Lara Momesso is a lecturer in Asia Pacific Studies at the University of Central Lancashire, Deputy Director of the Northern Institute of Taiwan Studies and Co-Deputy Director of the Centre of Migration Diaspora and Exile at the University of Central Lancashire. Her long-term research interest on migrants in Taiwan has produced several publications on the theme, in the form of academic papers (published by LIT Verlag and Routledge as part of edited books, and by academic journals such as International Migration, Asia Pacific Migration Journal, and Journal of Current Chinese Affairs), and divulgative articles on blogs and websites (Taiwan Insights; Cinaforum). She has also been invited to speak about Taiwan elections at the Italian radio station Radio Radicale. Lara’s research is shaped by more than ten years of engagement with migrant communities and civic organisations all around Taiwan, and, partly, in China. In 2015, she decided to travel around Taiwan by bicycle for a month with the aim to meet otherwise unreachable migrants and document their experiences. The photographs taken during this trip and Lara's several fieldworks in Taiwan have been shown at the Brilliant City Exhibition, as part of the Look 19 Photography Biennial delivered by Open Eye Gallery (Liverpool).
Lara current research interest is closely entangled with her PhD project, an ethnographic work based on in-depth interviews with mainland spouses in Taiwan and participant observation in the context of civil society organisation and the family. Through a qualitative analysis of the data and by applying intersectional analysis, an analytical tool broadly employed in feminist research to problematise social phenomena, this project problematises scholarship on transnationalism which emphasises the counter-hegemonic nature of transnational practices and interprets them as signs of an erosion of borders and a decline of nation states. The overall project is fitting in the reconsideration of migration phenomena as the outcome of the intersection of macro, meso and micro factors that may produce significantly different experiences amongst those who migrate.

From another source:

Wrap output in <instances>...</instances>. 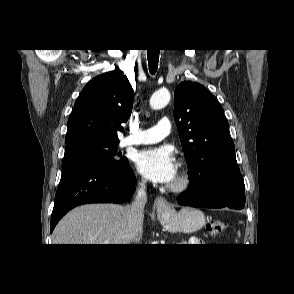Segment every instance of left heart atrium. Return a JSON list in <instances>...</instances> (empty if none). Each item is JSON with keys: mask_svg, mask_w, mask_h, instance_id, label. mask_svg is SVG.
Listing matches in <instances>:
<instances>
[{"mask_svg": "<svg viewBox=\"0 0 294 294\" xmlns=\"http://www.w3.org/2000/svg\"><path fill=\"white\" fill-rule=\"evenodd\" d=\"M135 163L140 174L153 182L169 184L177 175L174 154L165 147L140 151L135 156Z\"/></svg>", "mask_w": 294, "mask_h": 294, "instance_id": "obj_1", "label": "left heart atrium"}]
</instances>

In relation to the specificity of marriage migration across the Taiwan Strait, in front of a phenomenon emerged as a consequence of an increased economic integration between the PRC and Taiwan and the related liberalisation of movements between the two sides, this project identifies the permanence of systemic oppressions related to material, political as well as normative factors that shape the lives of mainland marriage migrants in Taiwan and their personal and collective strategies of resistance against oppressive structures.